#### Try it
The word "monitoring" appears in some lines of the entries. Say how many, and give nothing but the number.

--- Supplied data Enclosed Below ---

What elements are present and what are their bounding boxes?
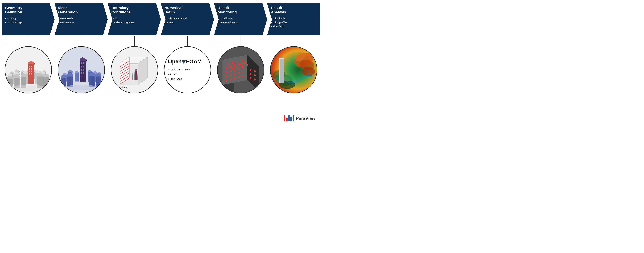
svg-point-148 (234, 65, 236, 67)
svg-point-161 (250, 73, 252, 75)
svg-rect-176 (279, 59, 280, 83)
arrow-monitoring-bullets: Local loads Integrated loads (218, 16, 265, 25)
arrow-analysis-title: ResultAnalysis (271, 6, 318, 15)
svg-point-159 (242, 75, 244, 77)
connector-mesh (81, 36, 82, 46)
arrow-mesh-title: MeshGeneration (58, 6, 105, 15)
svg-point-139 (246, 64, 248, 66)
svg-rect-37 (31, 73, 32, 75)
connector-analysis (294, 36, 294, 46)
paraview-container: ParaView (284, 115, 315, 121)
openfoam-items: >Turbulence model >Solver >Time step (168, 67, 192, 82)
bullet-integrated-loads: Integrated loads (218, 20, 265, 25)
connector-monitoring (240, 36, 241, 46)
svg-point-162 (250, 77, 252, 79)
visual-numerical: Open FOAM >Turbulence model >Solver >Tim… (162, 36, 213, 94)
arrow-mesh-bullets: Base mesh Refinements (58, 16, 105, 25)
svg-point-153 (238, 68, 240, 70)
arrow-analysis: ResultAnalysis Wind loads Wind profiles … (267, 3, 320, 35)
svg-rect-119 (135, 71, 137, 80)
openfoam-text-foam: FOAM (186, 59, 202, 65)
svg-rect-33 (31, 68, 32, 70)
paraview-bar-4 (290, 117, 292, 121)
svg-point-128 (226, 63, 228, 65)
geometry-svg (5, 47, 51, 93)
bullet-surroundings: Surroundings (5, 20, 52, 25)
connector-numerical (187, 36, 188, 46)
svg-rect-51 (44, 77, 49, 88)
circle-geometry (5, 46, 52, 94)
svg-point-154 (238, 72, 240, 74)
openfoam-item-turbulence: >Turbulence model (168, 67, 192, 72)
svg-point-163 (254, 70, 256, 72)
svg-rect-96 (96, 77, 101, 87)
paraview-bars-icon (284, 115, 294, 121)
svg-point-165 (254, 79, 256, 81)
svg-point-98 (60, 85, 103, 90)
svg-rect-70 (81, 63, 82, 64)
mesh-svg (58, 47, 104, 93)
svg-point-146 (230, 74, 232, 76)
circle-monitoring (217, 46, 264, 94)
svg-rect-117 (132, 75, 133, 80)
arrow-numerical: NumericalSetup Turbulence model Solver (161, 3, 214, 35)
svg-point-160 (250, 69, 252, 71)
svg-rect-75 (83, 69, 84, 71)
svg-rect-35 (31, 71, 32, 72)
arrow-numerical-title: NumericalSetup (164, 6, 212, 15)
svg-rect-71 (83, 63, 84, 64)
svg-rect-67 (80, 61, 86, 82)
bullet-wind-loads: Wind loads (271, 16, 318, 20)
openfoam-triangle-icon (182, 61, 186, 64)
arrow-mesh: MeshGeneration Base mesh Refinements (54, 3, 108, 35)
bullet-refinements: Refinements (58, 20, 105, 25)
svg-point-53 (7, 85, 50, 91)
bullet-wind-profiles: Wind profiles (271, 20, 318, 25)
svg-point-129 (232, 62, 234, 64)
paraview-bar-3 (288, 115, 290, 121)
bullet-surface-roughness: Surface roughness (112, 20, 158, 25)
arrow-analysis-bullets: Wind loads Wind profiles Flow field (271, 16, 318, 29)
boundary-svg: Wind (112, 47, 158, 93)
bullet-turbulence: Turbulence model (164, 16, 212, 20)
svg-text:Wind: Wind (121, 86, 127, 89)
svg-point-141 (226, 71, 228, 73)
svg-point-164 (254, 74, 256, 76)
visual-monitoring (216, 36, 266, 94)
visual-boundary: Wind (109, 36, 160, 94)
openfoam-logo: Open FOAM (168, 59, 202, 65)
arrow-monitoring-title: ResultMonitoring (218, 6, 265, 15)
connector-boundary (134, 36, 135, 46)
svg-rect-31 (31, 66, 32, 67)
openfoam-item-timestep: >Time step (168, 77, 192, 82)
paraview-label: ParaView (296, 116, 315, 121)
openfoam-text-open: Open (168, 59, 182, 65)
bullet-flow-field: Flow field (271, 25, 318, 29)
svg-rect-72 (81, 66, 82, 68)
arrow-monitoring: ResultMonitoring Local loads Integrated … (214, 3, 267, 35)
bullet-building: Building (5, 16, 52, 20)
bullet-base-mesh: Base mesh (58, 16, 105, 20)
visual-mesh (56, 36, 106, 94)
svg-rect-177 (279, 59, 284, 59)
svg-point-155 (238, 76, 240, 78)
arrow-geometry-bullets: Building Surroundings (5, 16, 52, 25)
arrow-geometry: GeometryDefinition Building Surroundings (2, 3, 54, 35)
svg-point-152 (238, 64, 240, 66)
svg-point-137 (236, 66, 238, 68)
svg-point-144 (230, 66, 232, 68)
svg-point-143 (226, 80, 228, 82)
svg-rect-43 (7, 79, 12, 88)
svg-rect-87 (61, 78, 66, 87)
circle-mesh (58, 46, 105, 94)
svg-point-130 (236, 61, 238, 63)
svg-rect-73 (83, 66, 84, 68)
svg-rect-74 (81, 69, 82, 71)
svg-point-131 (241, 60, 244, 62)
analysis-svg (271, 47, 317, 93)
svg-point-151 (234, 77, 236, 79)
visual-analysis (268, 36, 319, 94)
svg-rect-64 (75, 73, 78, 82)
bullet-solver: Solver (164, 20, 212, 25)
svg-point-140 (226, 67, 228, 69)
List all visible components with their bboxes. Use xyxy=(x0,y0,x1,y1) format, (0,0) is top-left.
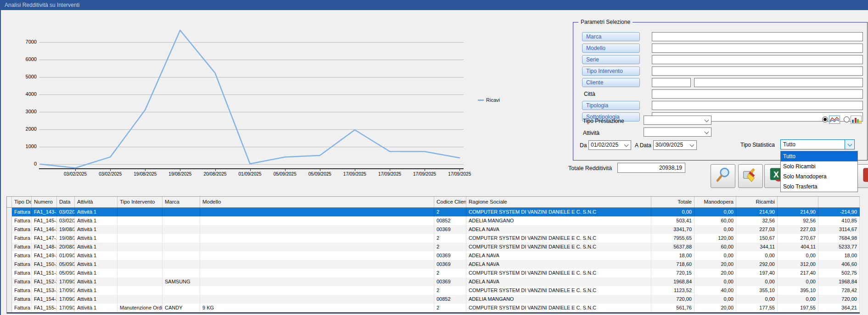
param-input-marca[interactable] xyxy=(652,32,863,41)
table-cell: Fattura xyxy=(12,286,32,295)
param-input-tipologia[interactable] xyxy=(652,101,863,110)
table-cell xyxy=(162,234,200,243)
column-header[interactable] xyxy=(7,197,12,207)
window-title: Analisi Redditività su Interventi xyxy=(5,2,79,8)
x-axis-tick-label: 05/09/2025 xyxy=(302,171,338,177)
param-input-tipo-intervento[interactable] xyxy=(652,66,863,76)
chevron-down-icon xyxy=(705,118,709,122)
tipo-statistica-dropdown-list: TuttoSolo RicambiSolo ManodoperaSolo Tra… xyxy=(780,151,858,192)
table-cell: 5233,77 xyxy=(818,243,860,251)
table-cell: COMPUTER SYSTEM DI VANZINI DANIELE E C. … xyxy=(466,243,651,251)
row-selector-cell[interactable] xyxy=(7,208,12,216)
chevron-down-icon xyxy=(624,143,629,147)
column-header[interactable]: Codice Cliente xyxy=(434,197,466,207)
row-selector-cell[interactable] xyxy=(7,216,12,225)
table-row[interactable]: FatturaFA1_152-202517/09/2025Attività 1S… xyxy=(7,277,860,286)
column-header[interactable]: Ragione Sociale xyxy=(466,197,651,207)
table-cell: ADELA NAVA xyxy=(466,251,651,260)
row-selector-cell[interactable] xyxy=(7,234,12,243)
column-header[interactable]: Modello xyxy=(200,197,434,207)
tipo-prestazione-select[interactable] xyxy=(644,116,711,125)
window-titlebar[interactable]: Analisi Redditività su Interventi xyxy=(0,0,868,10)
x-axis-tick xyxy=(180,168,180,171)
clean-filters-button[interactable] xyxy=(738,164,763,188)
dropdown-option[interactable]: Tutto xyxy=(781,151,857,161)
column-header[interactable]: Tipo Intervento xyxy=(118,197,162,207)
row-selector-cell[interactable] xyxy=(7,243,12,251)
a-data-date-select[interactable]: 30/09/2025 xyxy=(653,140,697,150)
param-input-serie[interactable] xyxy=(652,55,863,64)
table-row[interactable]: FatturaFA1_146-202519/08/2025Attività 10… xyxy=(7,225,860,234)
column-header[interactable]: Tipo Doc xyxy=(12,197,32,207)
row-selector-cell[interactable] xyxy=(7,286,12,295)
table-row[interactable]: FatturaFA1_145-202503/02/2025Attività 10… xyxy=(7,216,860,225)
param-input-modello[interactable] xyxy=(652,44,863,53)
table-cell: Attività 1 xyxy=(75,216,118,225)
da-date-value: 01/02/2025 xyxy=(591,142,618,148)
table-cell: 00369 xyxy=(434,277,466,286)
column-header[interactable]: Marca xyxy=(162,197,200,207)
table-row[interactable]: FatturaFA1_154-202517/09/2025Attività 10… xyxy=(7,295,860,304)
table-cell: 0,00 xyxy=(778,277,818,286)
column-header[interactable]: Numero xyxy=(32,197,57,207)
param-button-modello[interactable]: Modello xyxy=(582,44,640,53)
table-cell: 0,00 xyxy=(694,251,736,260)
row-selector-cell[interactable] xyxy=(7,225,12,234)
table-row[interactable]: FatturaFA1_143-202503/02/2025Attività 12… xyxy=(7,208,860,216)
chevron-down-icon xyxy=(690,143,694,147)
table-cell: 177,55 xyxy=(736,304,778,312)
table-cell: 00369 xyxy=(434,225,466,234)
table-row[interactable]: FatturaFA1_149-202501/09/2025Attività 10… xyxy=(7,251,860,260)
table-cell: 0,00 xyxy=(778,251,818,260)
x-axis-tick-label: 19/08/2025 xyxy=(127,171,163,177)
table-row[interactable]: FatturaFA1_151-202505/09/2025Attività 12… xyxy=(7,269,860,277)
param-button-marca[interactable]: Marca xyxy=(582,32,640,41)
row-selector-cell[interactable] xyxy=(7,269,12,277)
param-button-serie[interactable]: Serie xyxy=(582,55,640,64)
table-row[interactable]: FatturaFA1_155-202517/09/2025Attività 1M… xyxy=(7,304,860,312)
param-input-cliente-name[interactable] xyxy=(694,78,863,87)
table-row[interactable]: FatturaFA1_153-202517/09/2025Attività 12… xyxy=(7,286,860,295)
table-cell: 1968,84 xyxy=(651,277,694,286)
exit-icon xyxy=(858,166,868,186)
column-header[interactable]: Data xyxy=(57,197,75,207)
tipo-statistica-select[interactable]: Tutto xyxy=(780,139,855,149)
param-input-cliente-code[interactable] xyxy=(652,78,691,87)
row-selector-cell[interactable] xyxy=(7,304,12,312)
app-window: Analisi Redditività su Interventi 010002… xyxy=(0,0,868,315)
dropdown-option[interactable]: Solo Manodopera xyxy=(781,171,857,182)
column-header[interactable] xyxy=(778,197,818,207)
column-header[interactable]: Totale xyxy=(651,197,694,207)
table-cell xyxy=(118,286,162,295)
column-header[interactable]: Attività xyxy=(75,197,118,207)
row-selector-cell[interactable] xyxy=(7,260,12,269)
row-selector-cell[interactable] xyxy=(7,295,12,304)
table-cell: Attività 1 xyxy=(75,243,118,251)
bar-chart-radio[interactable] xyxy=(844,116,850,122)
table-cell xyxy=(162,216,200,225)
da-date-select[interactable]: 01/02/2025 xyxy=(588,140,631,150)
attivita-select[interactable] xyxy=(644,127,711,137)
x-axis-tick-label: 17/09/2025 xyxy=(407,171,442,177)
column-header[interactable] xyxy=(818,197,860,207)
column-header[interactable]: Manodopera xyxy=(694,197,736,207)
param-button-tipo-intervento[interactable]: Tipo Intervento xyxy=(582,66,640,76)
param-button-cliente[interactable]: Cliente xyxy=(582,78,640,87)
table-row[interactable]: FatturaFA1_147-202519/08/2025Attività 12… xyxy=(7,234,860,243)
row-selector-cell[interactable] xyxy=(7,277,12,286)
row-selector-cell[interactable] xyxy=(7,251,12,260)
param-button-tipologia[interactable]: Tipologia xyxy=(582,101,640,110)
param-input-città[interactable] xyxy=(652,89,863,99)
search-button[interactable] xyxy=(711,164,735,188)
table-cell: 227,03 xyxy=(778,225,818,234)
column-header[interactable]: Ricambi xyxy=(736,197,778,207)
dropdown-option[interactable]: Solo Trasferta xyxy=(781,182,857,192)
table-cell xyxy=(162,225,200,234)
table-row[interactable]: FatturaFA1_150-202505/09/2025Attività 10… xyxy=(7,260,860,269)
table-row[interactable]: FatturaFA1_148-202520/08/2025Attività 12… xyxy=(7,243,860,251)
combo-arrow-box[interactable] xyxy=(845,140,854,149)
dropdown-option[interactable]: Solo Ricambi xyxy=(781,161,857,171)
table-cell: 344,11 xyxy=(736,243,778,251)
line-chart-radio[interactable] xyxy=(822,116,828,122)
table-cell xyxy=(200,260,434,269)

--- End of Enclosed Supplied data ---

#### Task solution
6